In his new National Journal column (temporarily available here), Stuart Taylor identifies Ninth Circuit nominee Goodwin Liu as the “most resolutely liberal of President Obama’s judicial nominees”: Liu’s “sweeping vision of court-ordered social justice, [which] though within the mainstream of legal academic opinion, puts him markedly to the ideological left of all 41 Senate Republicans, at least half of the Democrats, and 80 percent or more of voters, I’d guess.” Crediting my extensive posts, Taylor summarizes Liu’s record on a range of issues and concludes that Liu’s record “provide[s] senators who strongly disagree ample justification for voting against him.”

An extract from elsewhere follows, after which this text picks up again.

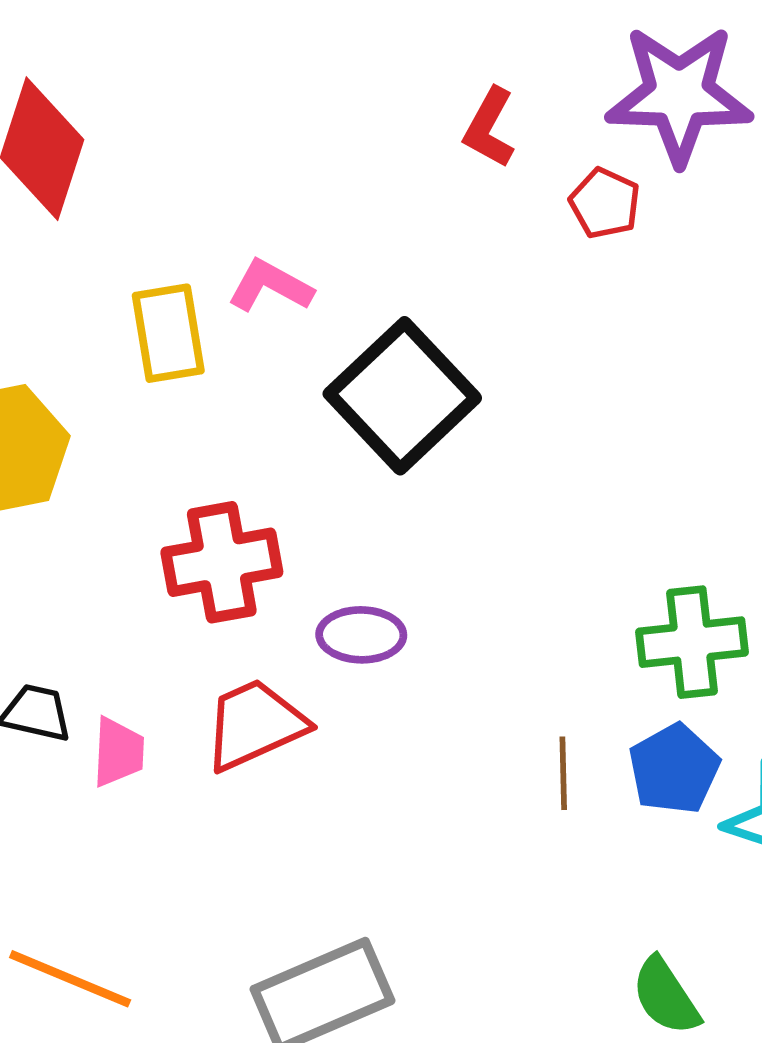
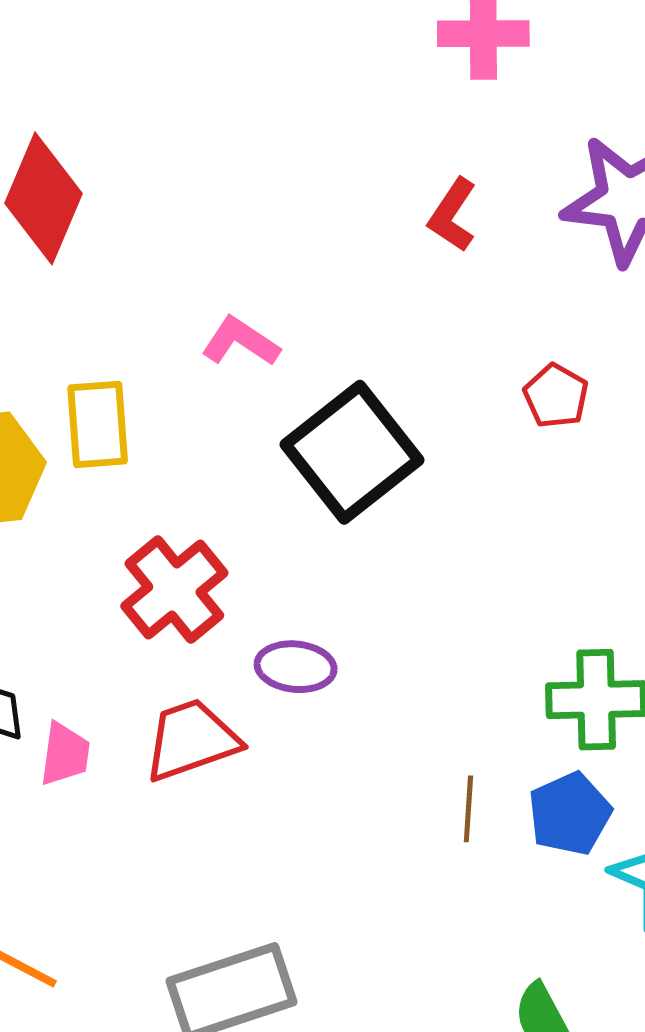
red pentagon: (605, 203) -> (556, 396), moved
yellow rectangle: (168, 333) -> (98, 424), moved
red cross: (222, 562) -> (174, 589), turned -34

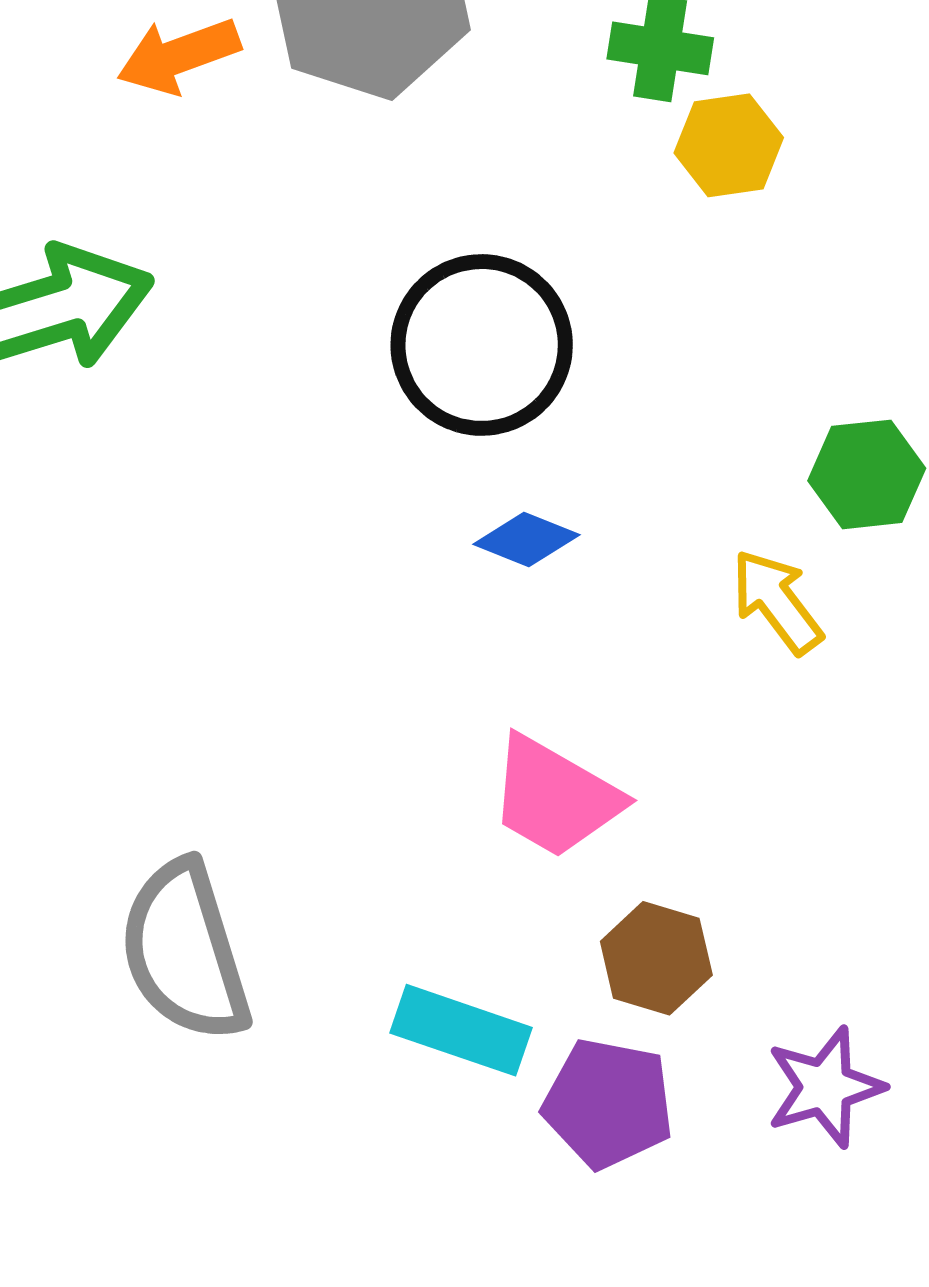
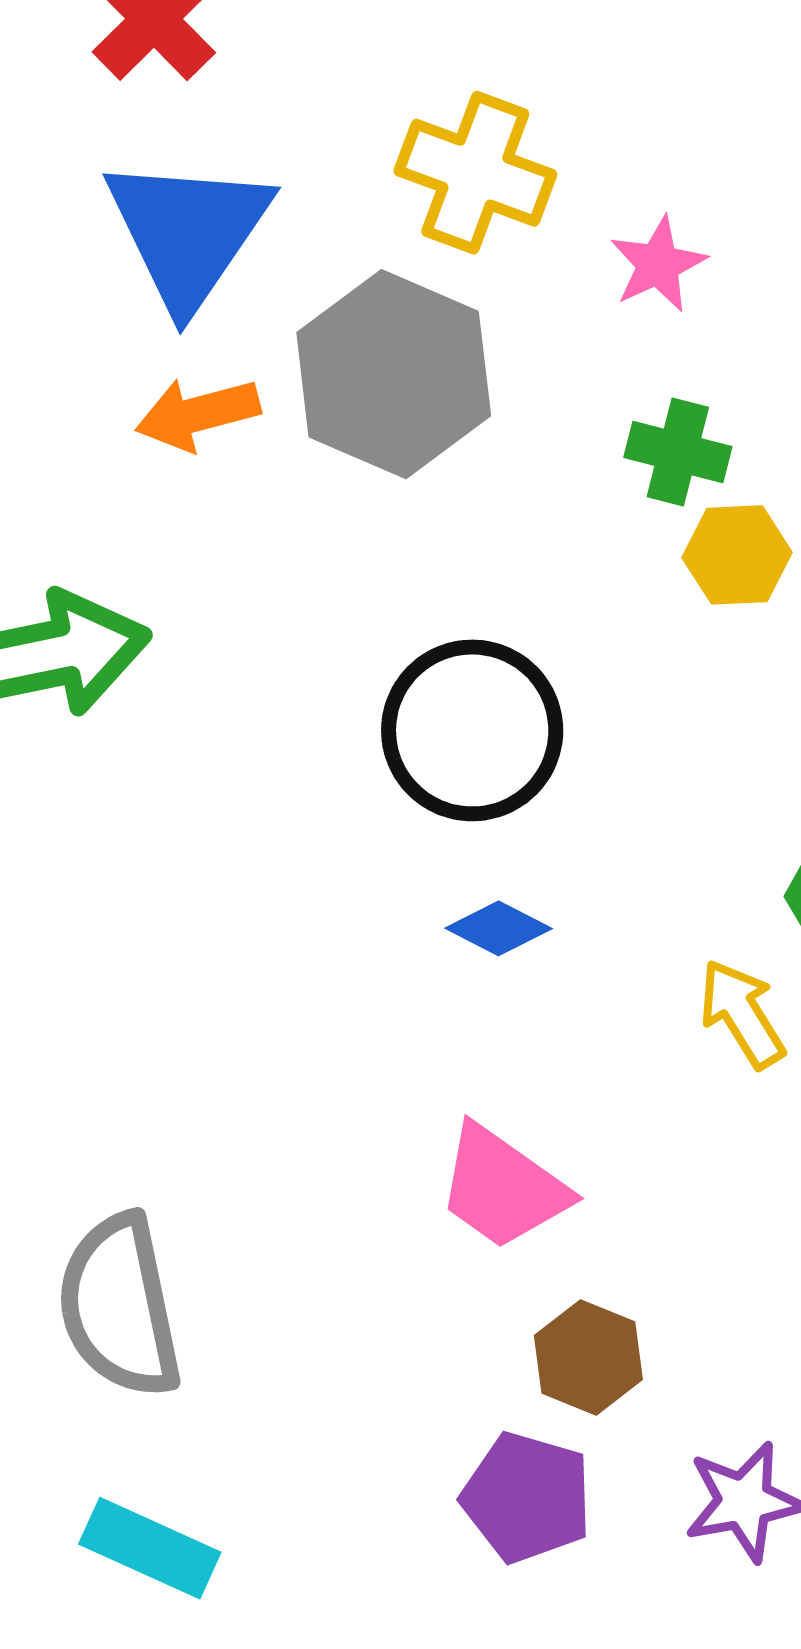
cyan rectangle: (461, 1030) -> (150, 1548), moved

You can expect Liu’s defenders to take out of context Taylor’s quip that Liu is an “admirable candidate.” But here’s the full context for Taylor’s quip (emphasis added):
Putting aside his ideology and his less than two years of legal experience outside the academy, Liu is an admirable candidate for the federal Appeals Court seat in California that he will fill if confirmed. The Rhodes scholar and former law clerk to Justice Ruth Bader Ginsburg has an inspiring son-of-Taiwanese-immigrants life story. Plus, people like him.
As Taylor makes clear, there is no reason to put aside Liu’s ideology and inexperience, and the narrow grounds on which Taylor would find Liu an “admirable candidate” are the same that I’ve acknowledged (e.g., in the second paragraph of this NRO essay).
I will highlight that Taylor’s column makes a broader hope-filled proposal that the Liu nomination could somehow trigger a broader Senate consensus in support of straight up-or-down votes on judicial nominees. As I’ve repeatedly made clear, I continue to support straight up-or-down votes, but I think that the only way that the Liu nomination might trigger a broader consensus would be if enough Democrats join Republicans in defeating Liu’s nomination.